Sie zählen zu den bedeutendsten KünstlerInnen der Steiermark. Wie sind Sie aufgewachsen?
Meine Eltern waren im familieneigenen Annenhofkino tätig, das mein Großvater 1909 als erstes Kino in Graz gegründet hatte. Davor ist er mit einem mechanischen Theater in der Monarchie herumgezogen.

Wann haben Sie Ihr kreatives Potenzial entdeckt?
Da meine Mutter immer an der Kinokassa sitzen musste, habe ich als kleines Kind einmal gedacht, sie hätte auf mich vergessen. Da fand ich auf dem Dachboden alte, farbige Weihnachtskerzen, die ich so lange in den Händen hielt, bis sie weich geworden sind. Daraus hab‘ ich dann Zwergerl, Körberl mit kleinen Sachen drinnen und anderes geformt, und meiner Mutter auf den Kopfpolster gelegt. Sie war darüber so gerührt, dass sie diese kleinen Andenken in einen Glaskasten gestellt und Besuchen immer gezeigt hat. Damals entdeckte ich die Möglichkeit,mit meinen Händen etwas zu gestalten und auszudrücken.

Welche Ausbildungen haben Sie absolviert?
Ich bin in die sehr strenge Klosterschule des Sacre Coeur gegangen, zuerst in Graz und dann in Pressbaum bei Wien. Anschließend besuchte ich die Frauenoberschule in Graz und hab‘ sehr früh geheiratet. An der Akademie konnte ich nicht studieren, denn man brauchte damals eine Unterschrift vom Ehemann, wenn man berufstätig sein oder eine Ausbildung machen wollte. Gott sei Dank fand ich in Elga Maly, Mitbegründerin des Forums Stadtpark, eine Lehrerin, die mich ermutigte, auf der Urania Kurse zu belegen. Und schon bald hatte ich meine ersten Ausstellungen und war erfolgreich. Auch der Priester Josef Fink hat mich sehr unterstützt und zu seinen Künstlerklausuren sowie ins Kulturzentrum bei den Minoriten eingeladen.

Wie entstanden Ihre Glasfenster in steirischen Kirchen?
Meinen ersten großen Glasfensterauftrag habe ich für die Pfarrkirche Hönigsberg gewonnen. Das waren 120 m² Echt-Antikglas verbleit! Ich bin damals monatelang zwischen Graz und der Glasmanufaktur Schlierbach hin- und hergefahren und habe dort von Odilo Kurka von der Pike auf gelernt, wie man Glasfenster gestaltet.

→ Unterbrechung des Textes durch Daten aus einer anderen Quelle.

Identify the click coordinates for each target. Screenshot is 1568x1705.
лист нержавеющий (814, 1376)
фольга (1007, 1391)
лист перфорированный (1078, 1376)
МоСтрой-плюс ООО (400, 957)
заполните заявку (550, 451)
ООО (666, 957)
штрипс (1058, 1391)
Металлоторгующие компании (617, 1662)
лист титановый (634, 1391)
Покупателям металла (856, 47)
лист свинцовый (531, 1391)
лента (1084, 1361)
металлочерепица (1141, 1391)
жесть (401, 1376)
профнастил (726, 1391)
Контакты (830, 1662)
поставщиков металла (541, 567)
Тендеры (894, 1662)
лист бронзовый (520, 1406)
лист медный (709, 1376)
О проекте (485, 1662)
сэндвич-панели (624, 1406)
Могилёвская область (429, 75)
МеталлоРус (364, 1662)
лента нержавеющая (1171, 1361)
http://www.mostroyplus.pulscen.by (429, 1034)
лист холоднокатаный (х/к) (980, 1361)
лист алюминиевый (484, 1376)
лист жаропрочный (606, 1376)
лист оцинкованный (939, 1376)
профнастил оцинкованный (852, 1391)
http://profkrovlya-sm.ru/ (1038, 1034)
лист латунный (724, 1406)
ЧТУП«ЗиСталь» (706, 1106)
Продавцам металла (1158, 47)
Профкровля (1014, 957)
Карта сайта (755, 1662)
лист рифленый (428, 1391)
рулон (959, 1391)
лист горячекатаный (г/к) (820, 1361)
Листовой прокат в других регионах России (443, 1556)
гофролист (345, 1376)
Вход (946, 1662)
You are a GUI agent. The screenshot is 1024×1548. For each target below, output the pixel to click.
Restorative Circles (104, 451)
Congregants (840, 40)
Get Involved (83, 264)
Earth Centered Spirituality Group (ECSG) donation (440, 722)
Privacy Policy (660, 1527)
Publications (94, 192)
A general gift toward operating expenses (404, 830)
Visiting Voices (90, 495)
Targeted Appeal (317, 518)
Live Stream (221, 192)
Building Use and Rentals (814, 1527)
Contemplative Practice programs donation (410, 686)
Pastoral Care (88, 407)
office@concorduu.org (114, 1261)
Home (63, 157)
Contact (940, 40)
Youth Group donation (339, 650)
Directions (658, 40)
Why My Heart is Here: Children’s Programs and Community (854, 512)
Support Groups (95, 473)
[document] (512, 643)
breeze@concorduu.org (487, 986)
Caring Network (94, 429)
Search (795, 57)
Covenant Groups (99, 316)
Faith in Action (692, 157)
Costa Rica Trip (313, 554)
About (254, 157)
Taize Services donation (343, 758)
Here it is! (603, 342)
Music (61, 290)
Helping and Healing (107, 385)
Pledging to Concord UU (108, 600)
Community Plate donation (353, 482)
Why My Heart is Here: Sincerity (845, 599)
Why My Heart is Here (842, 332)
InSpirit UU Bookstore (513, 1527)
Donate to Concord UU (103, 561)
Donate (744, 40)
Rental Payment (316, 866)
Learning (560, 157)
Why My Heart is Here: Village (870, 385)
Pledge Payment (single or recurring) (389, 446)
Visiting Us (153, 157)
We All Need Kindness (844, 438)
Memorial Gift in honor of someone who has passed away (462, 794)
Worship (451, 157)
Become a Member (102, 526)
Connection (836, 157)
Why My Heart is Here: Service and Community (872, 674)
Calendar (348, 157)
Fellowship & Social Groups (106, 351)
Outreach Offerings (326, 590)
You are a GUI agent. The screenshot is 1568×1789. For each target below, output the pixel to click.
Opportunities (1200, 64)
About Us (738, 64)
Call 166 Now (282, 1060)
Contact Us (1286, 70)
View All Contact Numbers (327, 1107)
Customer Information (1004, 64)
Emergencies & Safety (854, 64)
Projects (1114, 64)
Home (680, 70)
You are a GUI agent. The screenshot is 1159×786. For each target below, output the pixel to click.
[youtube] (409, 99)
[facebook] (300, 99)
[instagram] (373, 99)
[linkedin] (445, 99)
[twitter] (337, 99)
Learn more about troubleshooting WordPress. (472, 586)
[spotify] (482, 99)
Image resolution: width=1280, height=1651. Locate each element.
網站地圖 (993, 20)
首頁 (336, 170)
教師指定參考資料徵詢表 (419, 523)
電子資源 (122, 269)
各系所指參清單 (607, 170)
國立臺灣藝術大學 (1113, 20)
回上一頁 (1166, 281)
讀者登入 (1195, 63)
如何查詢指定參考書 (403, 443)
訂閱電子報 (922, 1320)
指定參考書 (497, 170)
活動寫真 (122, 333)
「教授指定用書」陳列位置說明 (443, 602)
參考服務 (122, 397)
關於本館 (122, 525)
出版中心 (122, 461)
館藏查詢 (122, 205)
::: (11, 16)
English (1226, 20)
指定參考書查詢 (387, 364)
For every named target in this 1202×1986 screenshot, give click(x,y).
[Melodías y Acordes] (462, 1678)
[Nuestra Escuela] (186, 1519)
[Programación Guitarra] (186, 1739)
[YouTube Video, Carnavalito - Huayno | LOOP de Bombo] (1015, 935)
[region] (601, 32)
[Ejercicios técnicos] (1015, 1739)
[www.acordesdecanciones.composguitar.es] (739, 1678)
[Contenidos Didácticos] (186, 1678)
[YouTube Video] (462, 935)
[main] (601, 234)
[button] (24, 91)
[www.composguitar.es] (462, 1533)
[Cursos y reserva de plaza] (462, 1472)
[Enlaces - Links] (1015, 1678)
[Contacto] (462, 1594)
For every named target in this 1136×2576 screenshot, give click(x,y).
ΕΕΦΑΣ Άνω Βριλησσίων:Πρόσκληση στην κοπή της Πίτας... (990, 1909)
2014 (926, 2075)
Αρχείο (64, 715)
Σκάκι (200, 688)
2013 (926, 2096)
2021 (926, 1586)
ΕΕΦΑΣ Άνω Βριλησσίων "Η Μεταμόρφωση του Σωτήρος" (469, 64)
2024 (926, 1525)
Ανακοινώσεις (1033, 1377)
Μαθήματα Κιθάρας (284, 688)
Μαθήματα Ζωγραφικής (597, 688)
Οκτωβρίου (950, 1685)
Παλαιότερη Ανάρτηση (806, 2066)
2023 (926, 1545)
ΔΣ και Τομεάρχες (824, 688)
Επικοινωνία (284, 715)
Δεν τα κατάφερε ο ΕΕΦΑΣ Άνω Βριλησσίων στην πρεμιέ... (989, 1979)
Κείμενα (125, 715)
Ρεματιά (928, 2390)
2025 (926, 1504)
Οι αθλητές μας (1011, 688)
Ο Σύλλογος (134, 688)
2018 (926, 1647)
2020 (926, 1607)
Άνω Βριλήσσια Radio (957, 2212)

Was inspirierte Sie zu den Glasfenstern in der evangelischen Heilandskirche und der Franziskanerkirche in Graz?
Bei der Heilandskirche war es das Wort „apokalyptein“: Es bedeutet, eine Decke oder einen Vorhang wegzuziehen, das Licht hereinzulassen. Und das hängt ja mit Wahrheitsfindung zusammen! Das Fenstermotiv ist eigentlich ein Vorhang, der das Licht hereinlässt, der Klarheit schafft. Bei der Franziskanerkirche war das Thema von den Ordensbrüdern vorgegeben – und zwar das wunderschöne Kirchenlied „Der Geist des Herrn erfüllt das All“.

Papst Benedikts Messgewand für seinen Mariazell-Besuch 2007 entwarf Temmel in den Farben von Himmel und Licht. | Foto: Schiffer
  • Papst Benedikts Messgewand für seinen Mariazell-Besuch 2007 entwarf Temmel in den Farben von Himmel und Licht.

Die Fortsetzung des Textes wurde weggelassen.